# ABOUT THIS EXERCISE
Please report how many lines in the data below contain "sich". Nothing besides the number should be written.

# RECORD SET
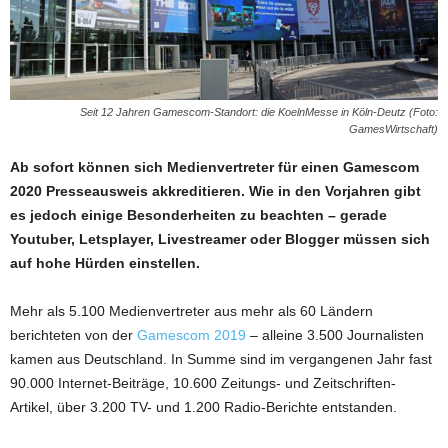
Seit 12 Jahren Gamescom-Standort: die KoelnMesse in Köln-Deutz (Foto:
GamesWirtschaft)
Ab sofort können sich Medienvertreter für einen Gamescom
2020 Presseausweis akkreditieren. Wie in den Vorjahren gibt
es jedoch einige Besonderheiten zu beachten – gerade
Youtuber, Letsplayer, Livestreamer oder Blogger müssen sich
auf hohe Hürden einstellen.
Mehr als 5.100 Medienvertreter aus mehr als 60 Ländern
berichteten von der
Gamescom 2019
– alleine 3.500 Journalisten
kamen aus Deutschland. In Summe sind im vergangenen Jahr fast
90.000 Internet-Beiträge, 10.600 Zeitungs- und Zeitschriften-
Artikel, über 3.200 TV- und 1.200 Radio-Berichte entstanden.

# ANSWER TO THIS TASK
2